# Exercise brief:
Report each line of the records where "Томаты" occurs.

# Dataset entries:
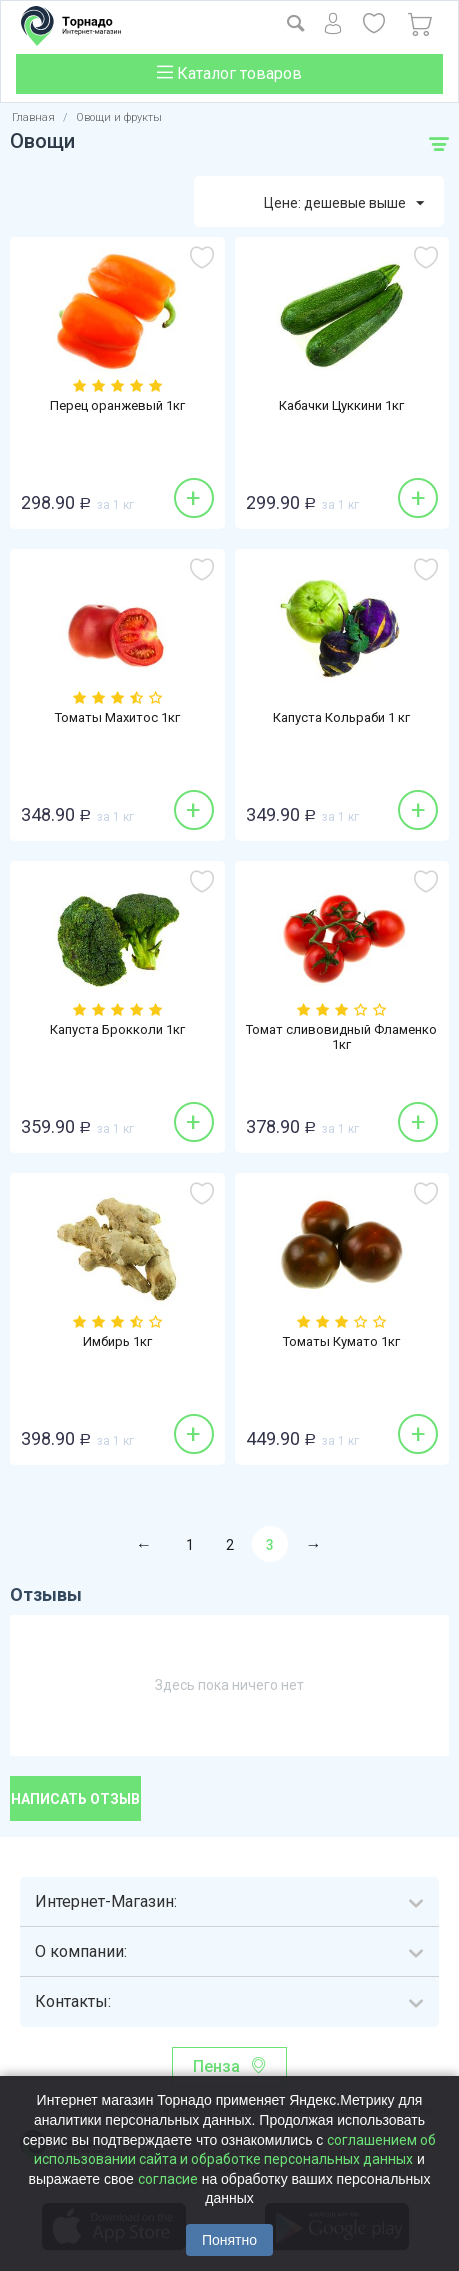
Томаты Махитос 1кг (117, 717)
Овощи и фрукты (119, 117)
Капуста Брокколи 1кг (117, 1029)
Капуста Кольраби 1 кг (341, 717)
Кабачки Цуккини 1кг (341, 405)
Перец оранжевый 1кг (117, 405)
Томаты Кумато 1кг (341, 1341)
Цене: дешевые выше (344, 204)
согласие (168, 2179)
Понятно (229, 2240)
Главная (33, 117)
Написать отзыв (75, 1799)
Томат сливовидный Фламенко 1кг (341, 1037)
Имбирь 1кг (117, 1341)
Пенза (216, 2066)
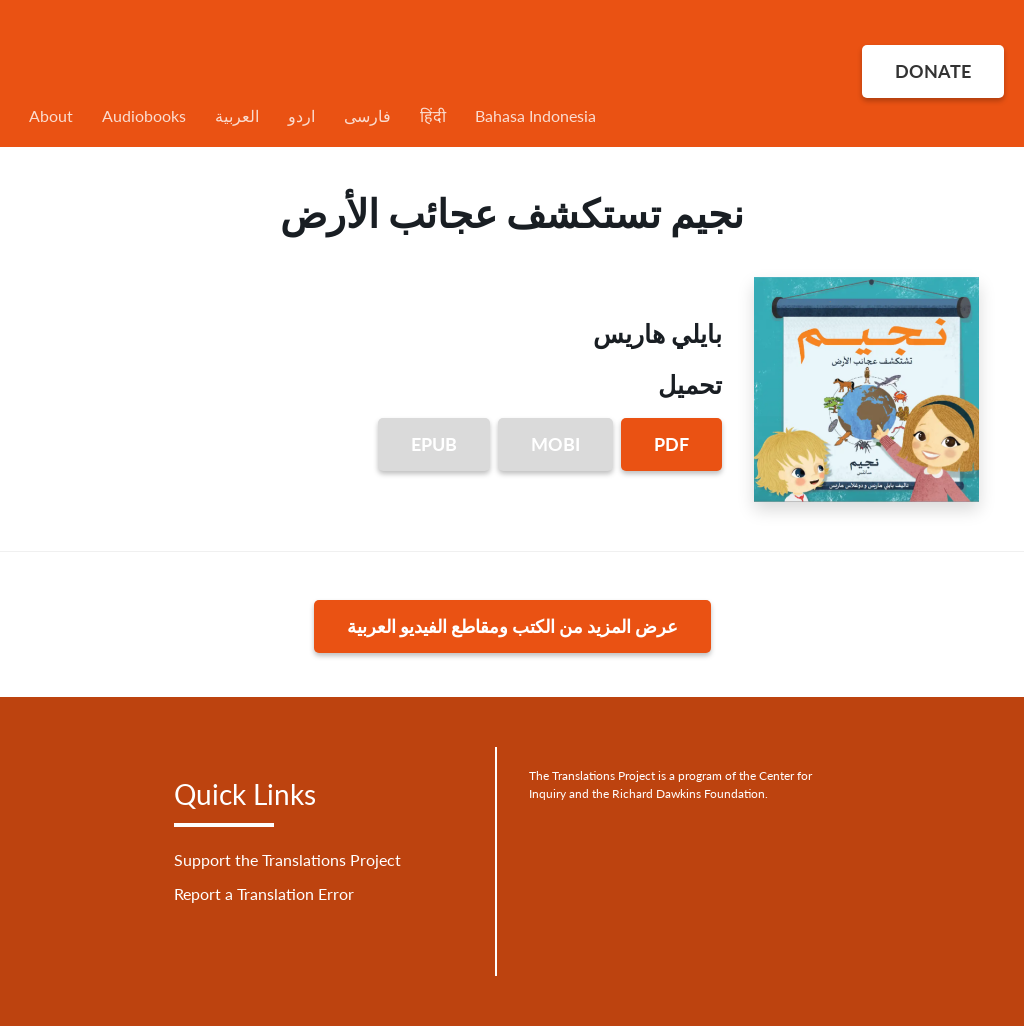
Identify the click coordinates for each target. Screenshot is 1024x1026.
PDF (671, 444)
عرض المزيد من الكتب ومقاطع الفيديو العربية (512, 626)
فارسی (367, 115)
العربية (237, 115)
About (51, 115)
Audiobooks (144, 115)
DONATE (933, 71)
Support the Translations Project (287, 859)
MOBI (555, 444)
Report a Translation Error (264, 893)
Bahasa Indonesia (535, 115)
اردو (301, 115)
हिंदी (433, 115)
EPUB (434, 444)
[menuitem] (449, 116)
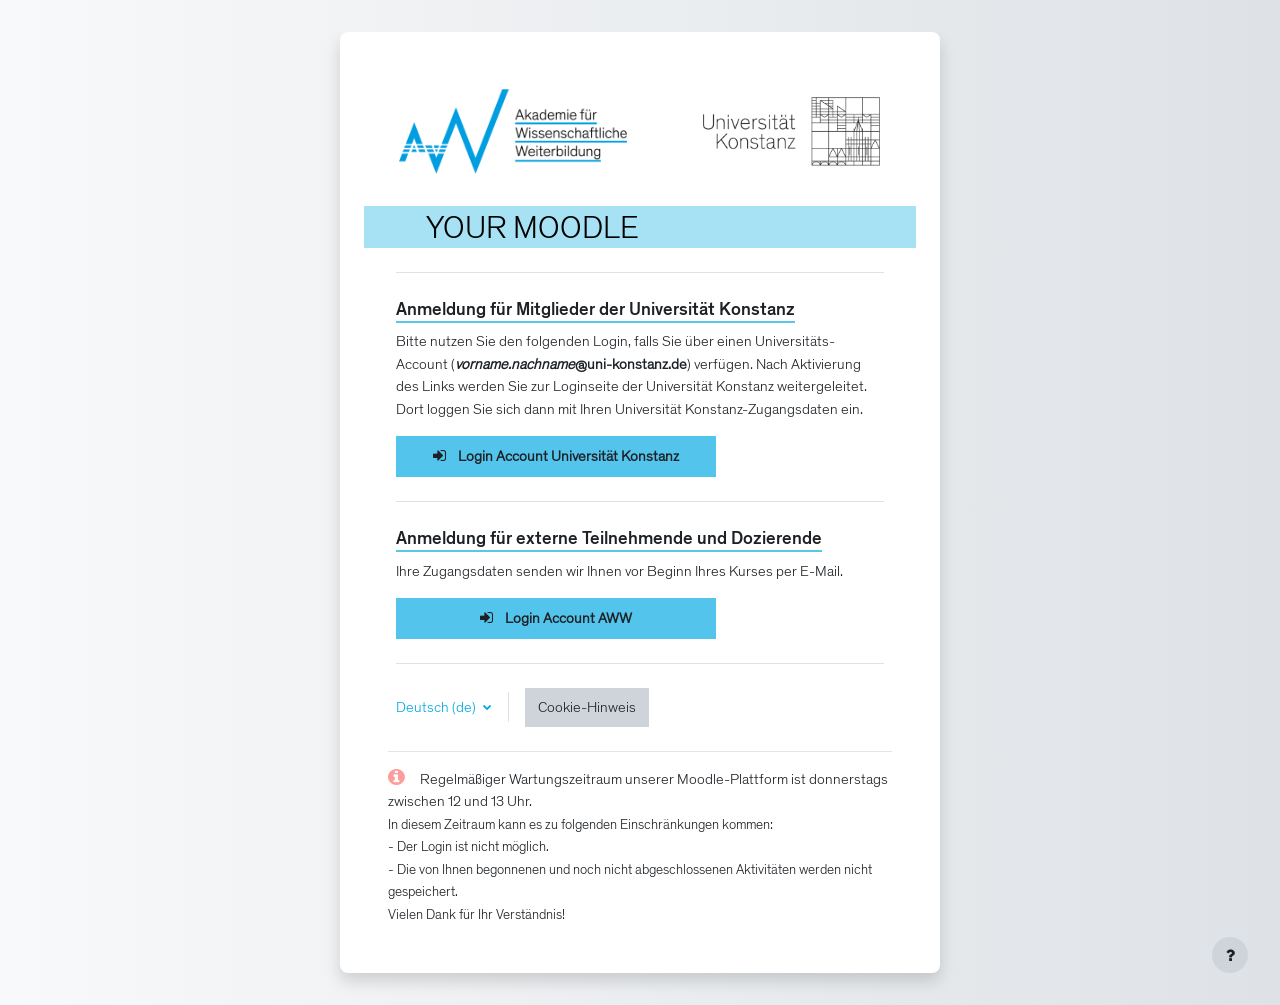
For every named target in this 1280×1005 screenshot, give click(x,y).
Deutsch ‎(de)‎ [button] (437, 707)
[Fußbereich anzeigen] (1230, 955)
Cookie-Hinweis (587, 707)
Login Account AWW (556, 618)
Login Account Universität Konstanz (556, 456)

# Answer for the task:
Томаты Махитос 1кг (117, 717)
Томаты Кумато 1кг (341, 1341)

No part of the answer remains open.